To obtain 7 MeV electron beam which is suitable for treatment of the chest wall after radical of modified radical mastectomy, the authors reduced the energy of electron beam by means by Lucite plate inserted in the beam. To determine the proper thickness of the Lucite plate necessary to reduce the energy of 9 MeV electron beam to 6 MeV, dosimetry was made by using a parallel plate ionization chamber in polystyrene phantom. Separation between two adjacent fields, 7 MeV for chest wall and 12 MeV for internal mammary region, was studied by means of film dosimetry in both polytyrene phantom and Humanoid phantom. The results were as follows. 1. The average energy of 9 MeV electron beam transmitted through the Lucite plate was reduced.

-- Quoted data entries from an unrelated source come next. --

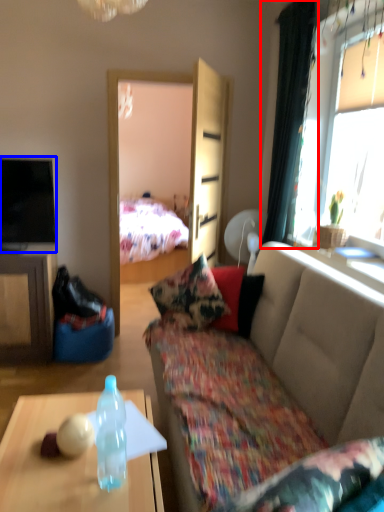 Question: Which object appears closest to the camera in this image, curtain (highlighted by a red box) or television (highlighted by a blue box)?

Choices:
 (A) curtain
 (B) television

Answer: (A) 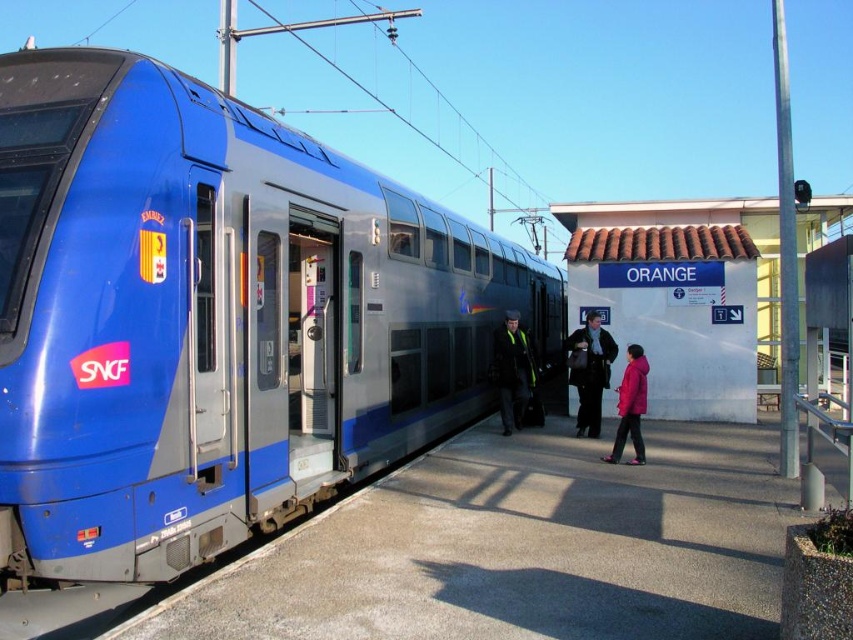 Describe the element at coordinates (512, 371) in the screenshot. I see `reflective yellow vest at center` at that location.

Is reflective yellow vest at center positioned at the back of pink matte jacket at center?

Yes, reflective yellow vest at center is behind pink matte jacket at center.

Is point (502, 403) positioned behind point (643, 412)?

Yes, point (502, 403) is farther from viewer.

Locate an element on the screen. The width and height of the screenshot is (853, 640). reflective yellow vest at center is located at coordinates (512, 371).

The height and width of the screenshot is (640, 853). What do you see at coordinates (213, 317) in the screenshot?
I see `matte blue train at left` at bounding box center [213, 317].

Is matte blue train at left below pink matte jacket at center?

Incorrect, matte blue train at left is not positioned below pink matte jacket at center.

Between point (260, 161) and point (624, 380), which one is positioned behind?

The point (624, 380) is more distant.

Locate an element on the screen. The height and width of the screenshot is (640, 853). matte blue train at left is located at coordinates (213, 317).

Can you confirm if matte blue train at left is bigger than reflective yellow vest at center?

Yes, matte blue train at left is bigger than reflective yellow vest at center.

Identify the location of matte blue train at left. (213, 317). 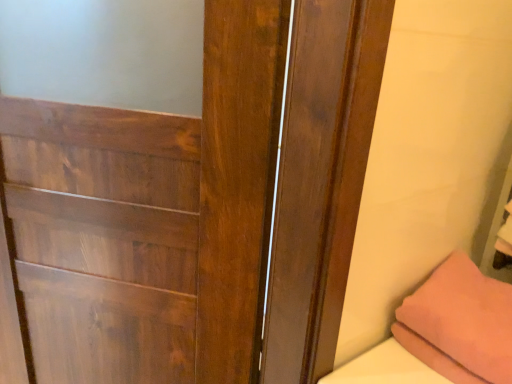 The height and width of the screenshot is (384, 512). Describe the element at coordinates (459, 323) in the screenshot. I see `pink fabric pillow at lower right` at that location.

You are a GUI agent. You are given a task and a screenshot of the screen. Output one action in this format:
    pyautogui.click(x=<x>, y=<y>)
    Task: Click on the pink fabric pillow at lower right
    
    Given the screenshot: What is the action you would take?
    pyautogui.click(x=459, y=323)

Reduction was proportional to the thickness of the Lucite plate in the rate of 1.7 MeV/cm. 2. The proper thickness of the Lucite plate necessary to obtain 6 MeV electron beam from 9 MeV was 1.2 cm. 3. 7 MeV electron beam, 80% dose at 2cm depth, is adequate for treatment of the chest wall. 4. Proper separation between two adjacent electron fields, 7 MeV and 12 MeV, was 5mm on both flat surface and sloping surface to produce uniform dose distribution.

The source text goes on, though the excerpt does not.